This past week, renowned Colombian chef Alejandro Cuellar was in Puerto Rico giving local mixologists a seminar on Cuisine Meats and Cocktails, which is the principal theme of the second wave of the World Class competitions, held here in Puerto Rico for the 8th year in a row, and simultaneously in 50 other countries. The barmen in attendance learned all about this new tendency in the cocktail world where the flavors and ingredients from meat are used in the elaboration of cocktails. The chef also specializes in pairings that include elements of cocktail culture such as fish stock, chicken stock, among others.
His avant-garde trends in the kitchen and cocktails, as well as, his emphasis on cocina silvestre (the wild kitchen), have earned him accolades in his native country and around the world. The concept behind cocina silvestre is simple, everything the chef grows is used to prepare his dishes. Nothing is spared, giving way to the discovery of new textures, aromas and flavors. After working as a chef in various restaurants in Colombia, he now has a catering company called 5 Sentidos that specializes in fine dining events.
Puerto Rico Eats was lucky enough to attend one of the two events open to the public, which consisted a master class at El Atelier in Cocina Abierta on food and cocktail pairings. The cocktails featured during the event were prepared Joey Fernández, Nonna’s barman and winner of the second round of the World Class competition in Puerto Rico.
Our first course was a beet carpaccio with hints of mint, pineapple, tangerine, apples, pistachio, feta cheese, and a Zacapa 23 and balsamic vinaigrette reduction. I have to admit, beets are not something I would usually order, but the flavor profiles and textures in this dish were off the charts. It was paired with the Cosa Nostra cocktail, a deliciously sweet concoction featuring Zacapa 23, beet Shrub, Velvet Falernum (a liqueur from Barbados), and a ginger simple syrup.

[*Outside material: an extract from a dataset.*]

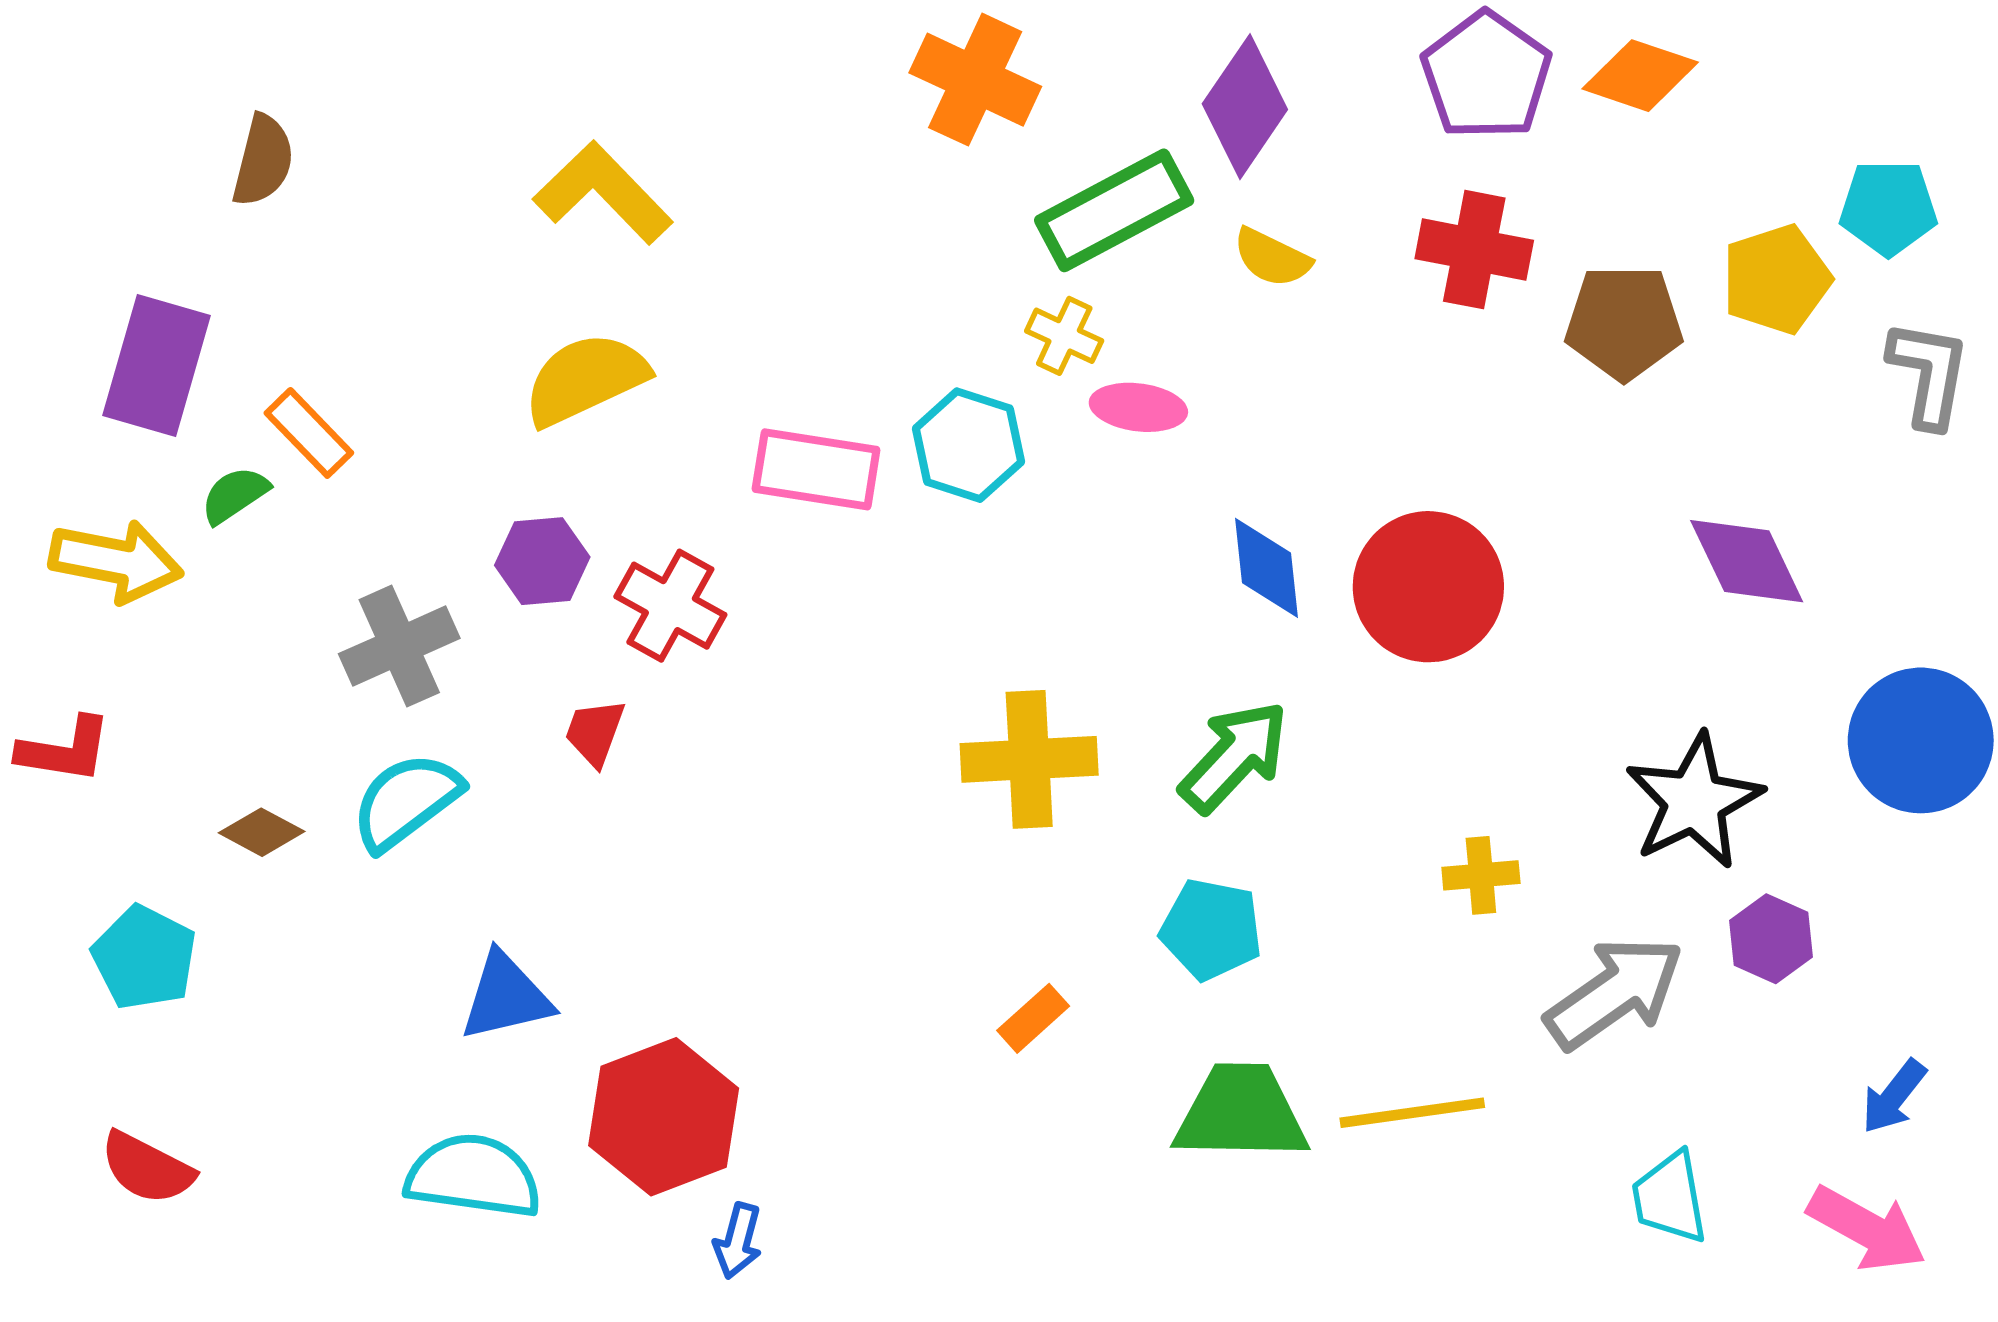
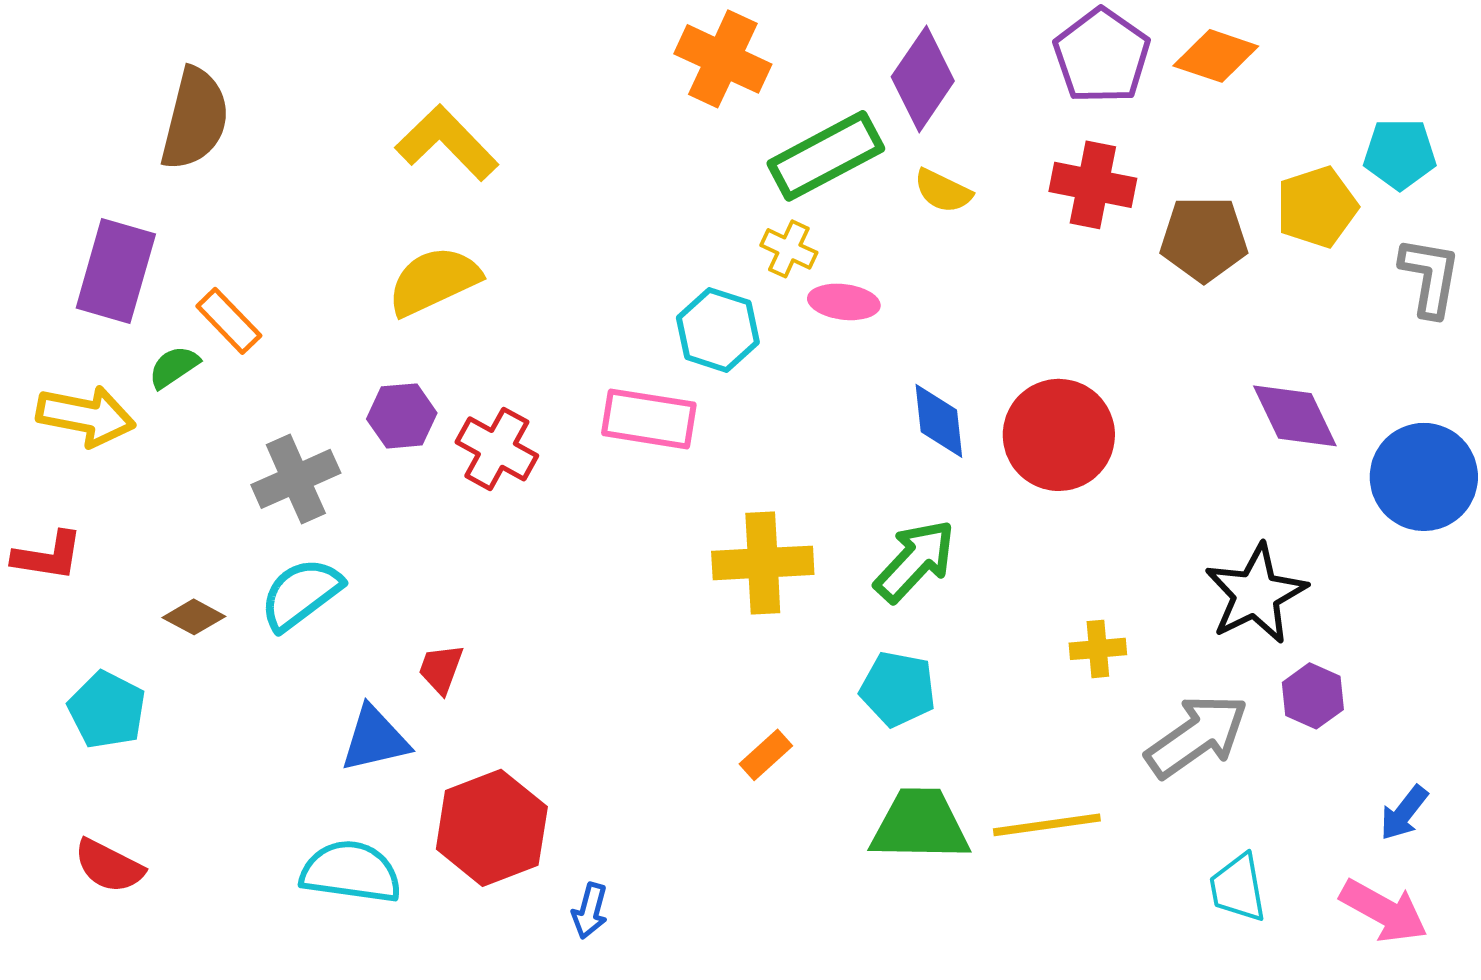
brown semicircle: (263, 161) -> (195, 119), size x1.5
pink rectangle: (816, 469) -> (649, 419), moved
red trapezoid: (595, 732) -> (441, 669), moved
blue circle: (1921, 740) -> (1424, 477), moved
blue arrow: (738, 1241) -> (590, 911), moved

Up next was the snapper fish over a mussel, laurel, and thyme broth, blanched asparagus and zucchini rolls. The tender fish, the light broth, and the crispiness of all the greens provided a perfect bit everytime. It was paired with the Pico Sublime Cocktail, a refreshing drink featuring Zacapa 23 rum, cucumber shrub, lime juice, and simple syrup.
For our third dish, Cocina Abierta’s own chef Cesar Perez wowed the crowd with his mouthwatering duck breast with zacapa Rum and coriander seed glaze and a pea puree. This dish was a showstopper! Beautifully tender meat and savory flavors all around. It was paired with our favorite cocktail of the night: the Apium Esposito.
The sweet finish came in the form of a glorious Nutella sponge cake, a Chocolate Rum Macaroon and a Chocolate Pot Du Crème. We usually opt out of dessert, but this baby was out of this world.